Com efeito, a materialização destes riscos acarreta escassez de insumos e variações acirradas de preços entre o previsto e o verificado na prática, além de incerteza sobre o valor efetivo dos investimentos demandados para o projeto e, por conseguinte, preços referenciais possivelmente pouco assertivos diante da nova realidade macroeconômica. É dizer, o montante de receitas e despesas previsto para o prazo contratual, que baliza as decisões de investimento e o fluxo de caixa projetado do empreendimento, é impactado por fatores externos e, com isso, são demandadas medidas para equalizar o cenário e minorar os danos causados à longevidade da concessão.

Apenas para ilustrar, notícias recentes dão conta de um aumento de 32% no preço dos fertilizantes no Brasil[1], além de incrementos superiores a 60% no preço do barril de petróleo[2], conjugado a um panorama de alta de juros e do aumento da inflação no país[3], o que obviamente impacta toda a cadeia produtiva nacional.

Nesse contexto, procuradorias jurídicas, consultores privados e entidades de fiscalização e gestão contratual têm se ocupado de um mesmo desafio: como compatibilizar o modelo inicialmente concebido para o projeto com a nova e intricada realidade, que impõe a reavaliação de custos para assegurar a continuidade dos investimentos e da operação contratual? Se não é possível evitar a concretização destes fatores de risco que se conectam com o cenário econômico mundial, é preciso encontrar ferramentas robustas para arrefecer seus efeitos no âmbito dos contratos.

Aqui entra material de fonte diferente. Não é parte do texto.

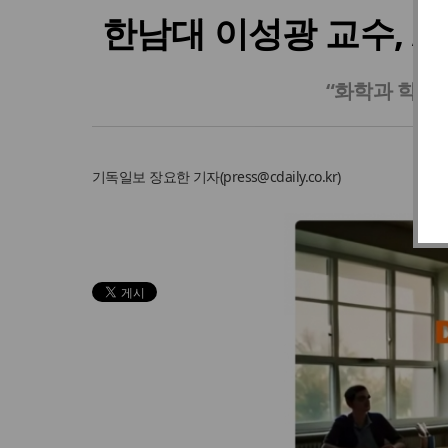
한남대 이성광 교수, AI 
“화학과 학생
기독일보
장요한 기자
(
press@cdaily.co.kr
)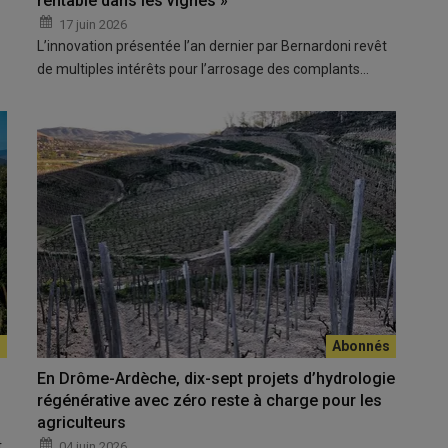
rentable dans les vignes »
17 juin 2026
L’innovation présentée l’an dernier par Bernardoni revêt
de multiples intérêts pour l’arrosage des complants…
En Drôme-Ardèche, dix-sept projets d’hydrologie
régénérative avec zéro reste à charge pour les
agriculteurs
t
04 juin 2026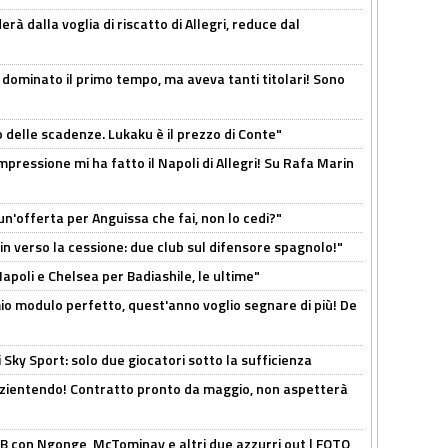
à dalla voglia di riscatto di Allegri, reduce dal
 dominato il primo tempo, ma aveva tanti titolari! Sono
o delle scadenze. Lukaku è il prezzo di Conte"
mpressione mi ha fatto il Napoli di Allegri! Su Rafa Marin
un'offerta per Anguissa che fai, non lo cedi?"
n verso la cessione: due club sul difensore spagnolo!"
 Napoli e Chelsea per Badiashile, le ultime"
l mio modulo perfetto, quest'anno voglio segnare di più! De
 Sky Sport: solo due giocatori sotto la sufficienza
azientendo! Contratto pronto da maggio, non aspetterà
 con Ngonge, McTominay e altri due azzurri out | FOTO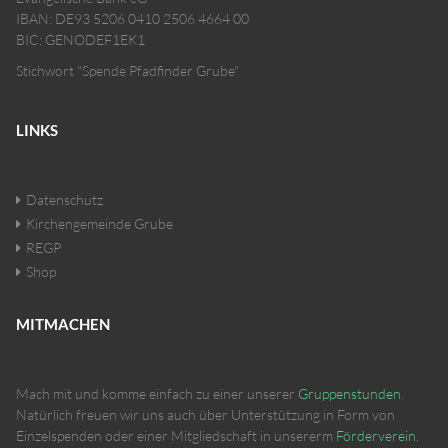
IBAN: DE93 5206 0410 2506 4664 00
BIC: GENODEF1EK1
Stichwort "Spende Pfadfinder Grube"
LINKS
Datenschutz
Kirchengemeinde Grube
REGP
Shop
MITMACHEN
Mach mit und komme einfach zu einer unserer
Gruppenstunden
.
Natürlich freuen wir uns auch über Unterstützung in Form von
Einzelspenden oder einer Mitgliedschaft in unsererm
Förderverein
.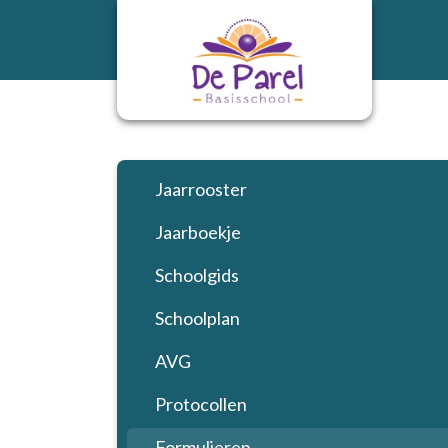
Jaarrooster
Jaarboekje
Schoolgids
Schoolplan
AVG
Protocollen
Formulieren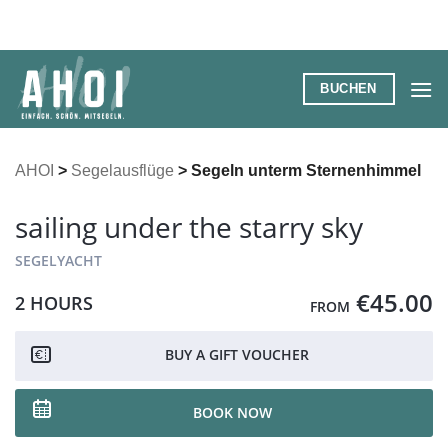
Zum
Inhalt
springen
BUCHEN
AHOI
>
Segelausflüge
>
Segeln unterm Sternenhimmel
sailing under the starry sky
SEGELYACHT
€45.00
2 HOURS
FROM
BUY A GIFT VOUCHER
BOOK NOW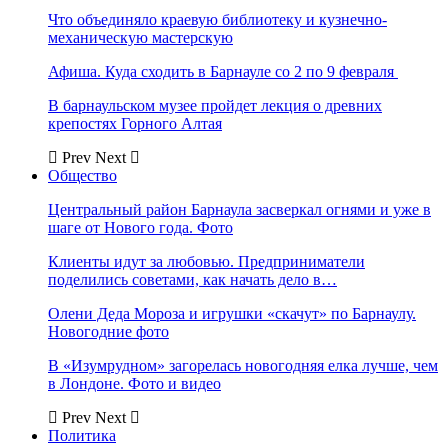
Что объединяло краевую библиотеку и кузнечно-
механическую мастерскую
Афиша. Куда сходить в Барнауле со 2 по 9 февраля
В барнаульском музее пройдет лекция о древних
крепостях Горного Алтая
Prev
Next
Общество
Центральный район Барнаула засверкал огнями и уже в
шаге от Нового года. Фото
Клиенты идут за любовью. Предприниматели
поделились советами, как начать дело в…
Олени Деда Мороза и игрушки «скачут» по Барнаулу.
Новогодние фото
В «Изумрудном» загорелась новогодняя елка лучше, чем
в Лондоне. Фото и видео
Prev
Next
Политика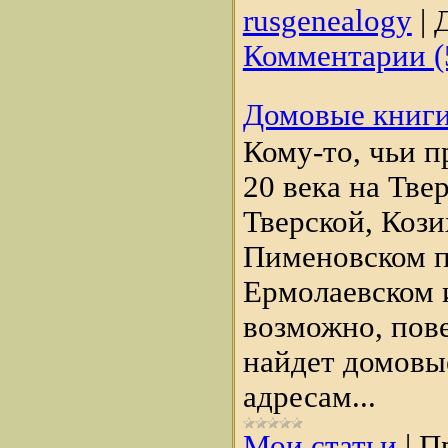
rusgenealogy
|
Д
Комментарии (
Домовые книги
Кому-то, чьи п
20 века на Тве
Тверской, Коз
Пименовском п
Ермолаевском 
возможно, пове
найдет домовы
адресам...
Мои статьи
|
П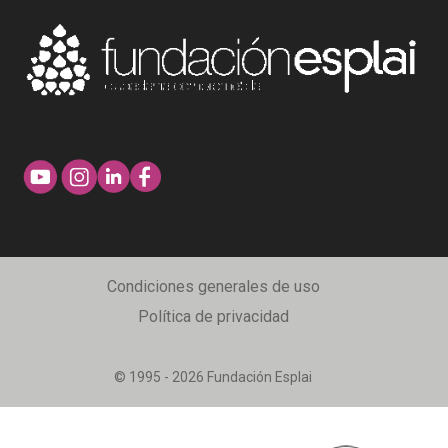
Condiciones generales de uso
Política de privacidad
© 1995 - 2026 Fundación Esplai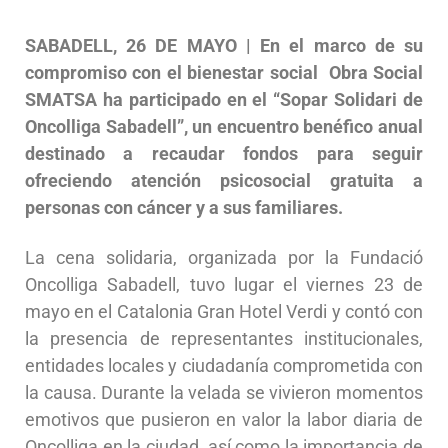
SABADELL, 26 DE MAYO | En el marco de su
compromiso con el bienestar social Obra Social
SMATSA ha participado en el “Sopar Solidari de
Oncolliga Sabadell”, un encuentro benéfico anual
destinado a recaudar fondos para seguir
ofreciendo atención psicosocial gratuita a
personas con cáncer y a sus familiares.
La cena solidaria, organizada por la Fundació
Oncolliga Sabadell, tuvo lugar el viernes 23 de
mayo en el Catalonia Gran Hotel Verdi y contó con
la presencia de representantes institucionales,
entidades locales y ciudadanía comprometida con
la causa. Durante la velada se vivieron momentos
emotivos que pusieron en valor la labor diaria de
Oncolliga en la ciudad, así como la importancia de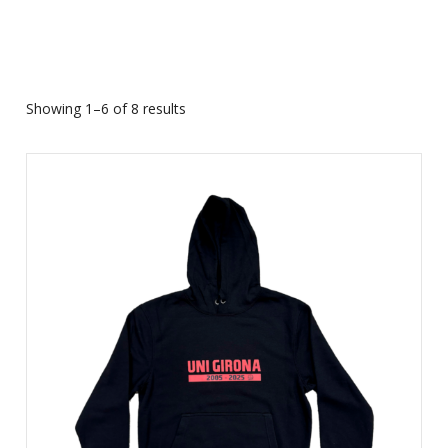
Showing 1–6 of 8 results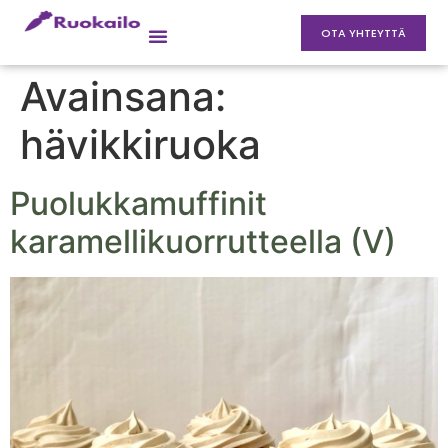
OTA YHTEYTTÄ
Avainsana:
hävikkiruoka
Puolukkamuffinit
karamellikuorrutteella (V)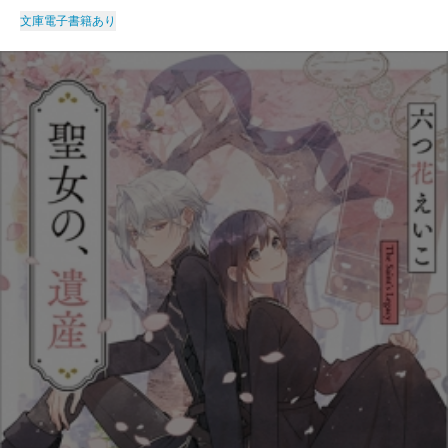
文庫
電子書籍あり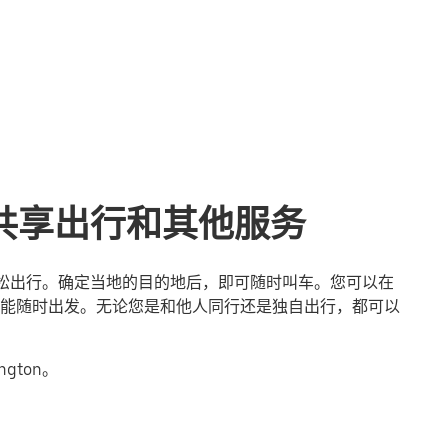
n的共享出行和其他服务
n轻松出行。确定当地的目的地后，即可随时叫车。您可以在
能随时出发。无论您是和他人同行还是独自出行，都可以
gton。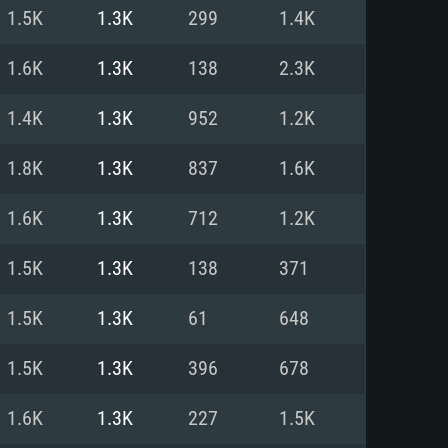
1.5K
1.3K
299
1.4K
o
o
o
1.6K
1.3K
138
2.3K
1.4K
1.3K
952
1.2K
: Windows 10/11 (64 bit)
: Mac OS Big Sur 11.0 ou versão
: Ubuntu 20.04 64bit
1.8K
1.3K
837
1.6K
 Core i5, Ryzen 5 3600 ou
 Core i7
 i7 (Intel Xeon não suportado)
1.6K
1.3K
712
1.2K
1.5K
1.3K
138
371
u mais
IDIA 1060 com os drivers mais
1.5K
1.3K
61
648
ca com DirectX 11 ou superior;
deon Vega II ou superior com
s de 6 meses) / equivalentes
60 ou superior, Radeon RX 570
70) com os drivers mais
1.5K
1.3K
396
678
is de 6 meses) com suporte
de banda larga.
1.6K
1.3K
227
1.5K
de banda larga.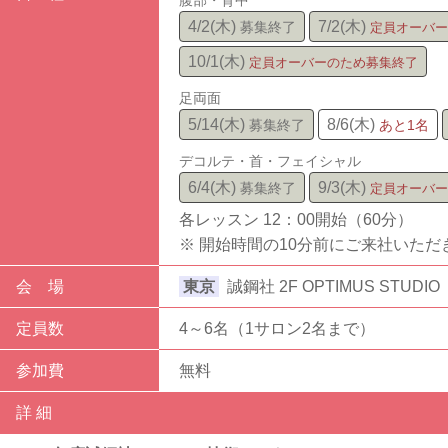
4/2(木)
7/2(木)
10/1(木)
5/14(木)
8/6(木)
6/4(木)
9/3(木)
各レッスン 12：00開始（60分）
※ 開始時間の10分前にご来社いた
会 場
東京
誠鋼社 2F OPTIMUS STUDIO
定員数
4～6名（1サロン2名まで）
参加費
無料
詳 細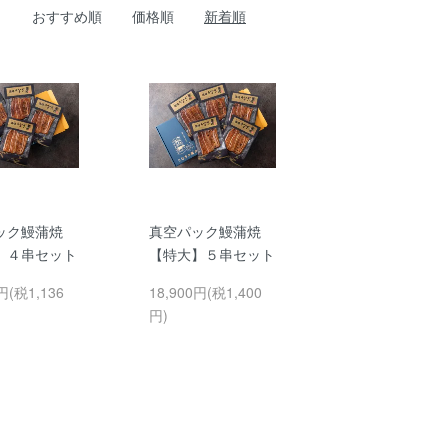
おすすめ順
価格順
新着順
ック鰻蒲焼
真空パック鰻蒲焼
】４串セット
【特大】５串セット
円(税1,136
18,900円(税1,400
円)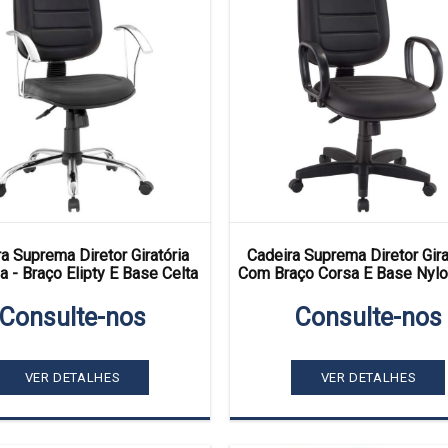
a Suprema Diretor Giratória
Cadeira Suprema Diretor Girat
 - Braço Elipty E Base Celta
Com Braço Corsa E Base Nylo
Consulte-nos
Consulte-nos
VER DETALHES
VER DETALHES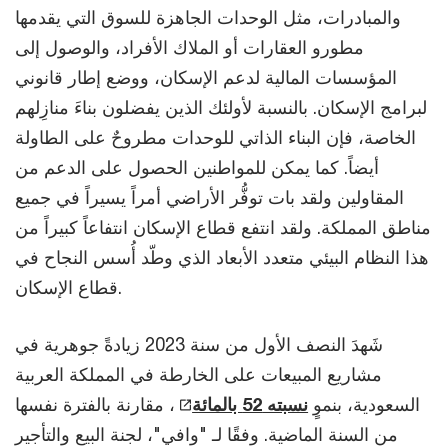
والمبادرات، مثل الوحدات الجاهزة للسوق التي يقدمها
مطورو العقارات أو الملاك الأفراد، والوصول إلى
المؤسسات المالية لدعم الإسكان، ووضع إطار قانوني
لبرامج الإسكان. بالنسبة لأولئك الذين يفضلون بناءَ منازِلهم
الخاصة، فإن البناء الذاتي للوحدات مطروحٌ على الطاولة
أيضاً. كما يمكن للمواطنين الحصول على الدعم من
المقاولين ولقد بات توفُّر الأراضي أمراً يسيراً في جميع
مناطق المملكة. ولقد انتفع قطاع الإسكان انتفاعاً كبيراً من
هذا النظام البيئي متعدد الأبعاد الذي وطّد أُسس النجاح في
قطاع الإسكان.
شَهدَ النصف الأول من سنة 2023 زيادةً جوهرية في
مشاريع المبيعات على الخارطة في المملكة العربية
السعودية، بنموٍ
نسبته 52 بالمائة
، مقارنة بالفترة نفسها
من السنة الماضية. وفقًا لـ "وافي"، لجنة البيع والتأجير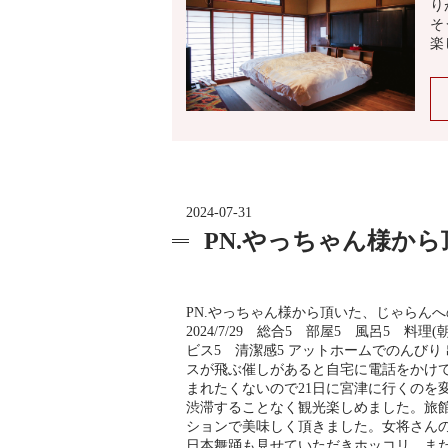
り
そ
楽
2024-07-31
PN.やっちゃん様か
PN.やっちゃん様から頂いた、じゃらん
2024/7/29 総合5 部屋5 風呂5 料理
ビス5 清潔感5 アットホームでのんびり
スが飛ぶ催しがあると自宅に電話をかけ
まれたくないので21日に宮津に行くのを
渋滞することなく観光楽しめました。旅
ションで美味しく頂きました。女将さん
日本舞踊も見せていただきホッコリ。ま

Alguns mecanismos podem ser pensados para, se não evitar, reduzir o impacto da materialização do impalpável. E, felizmente, a prática contratual brasileira já tem vislumbrado a importância da inclusão de alguns desses arranjos.

É importante compreender, desde logo, que nenhum mecanismo contratual é panaceia capaz de, isoladamente, evitar a materialização de riscos ou solucionar todo e qualquer impacto ou desequilíbrio causado ao contrato por fatores externos. No entanto, a existência de uma variedade de ferramentas para o tratamento dos riscos confere maior flexibilidade e adaptabilidade à concessão, contribuindo para que as partes consigam enfrentar e superar o cenário de crise.

Um primeiro arranjo a ser pensado é uma conta de reserva de contingência, como a que havia sido contemplada na modelagem inicial do projeto do Rodoanel Norte de São Paulo (concebido, originalmente, como uma concessão comum e, posteriormente, remodelado para uma parceria público-privada).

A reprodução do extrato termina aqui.